Forced displacement represents one of the most pressing humanitarian issues of our time. Individuals and families, torn from the fabric of their communities, find themselves navigating a world of uncertainty, often without basic necessities or a clear path to safety. There are currently some 110 million forced displaced, and this number is growing by 10 million each year!

At the heart of this crisis are the political triggers. Armed conflicts, ethnic or religious persecutions, and systemic human rights abuses force millions to flee their homes in terror. Many are displaced within their own national boundaries, while others seek asylum abroad. If these factors change as a result of political shifts at home or the pressures from abroad, they can return to their homes. Forced displacement is thus different from environmentally driven displacement, as victims of climate change may never be able to return to their homes.

The ramifications of any sort of displacement are profound, not just for those directly affected, but also for host communities and countries.

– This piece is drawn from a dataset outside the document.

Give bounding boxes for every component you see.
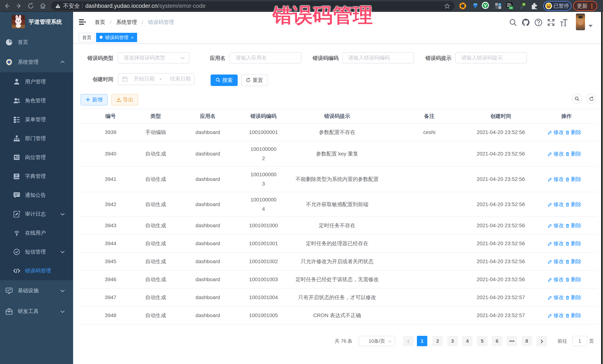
svg-text:on: on [510, 7, 512, 9]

Overburdened infrastructures, socio-economic strains, and cultural tensions can arise, necessitating comprehensive strategies to foster harmony and integration. Yet the root causes of forced displacement can be remedied with a concerted focus by local players and international diplomacy.

Organizations like Refugees International play a crucial role in this arena, advocating for the rights and needs of the displaced, conducting on-the-ground assessments, and influencing policymakers to take informed actions. Their relentless work underscores the gravity of the situation and the urgency ofinternational cooperation. But they, too, are overwhelmed by the rapid expansion of the crisis.

International Humanitarian Law (IHL), with its core principles centered on the protection of civilians during conflicts, plays a pivotal role in this discourse. Yet, despite clear legal frameworks, compliance remains
inconsistent. This initiative emphasizes the importance of upholding and reinforcing these international standards.

It’s not just about recognizing the problem; it’s about active engagement. We urge governments, organizations, and individuals to prioritize the rights and needs of the forced displaced. Through collective efforts, informed policies, and sustained advocacy, we can shift the narrative from passive acknowledgment to proactive intervention.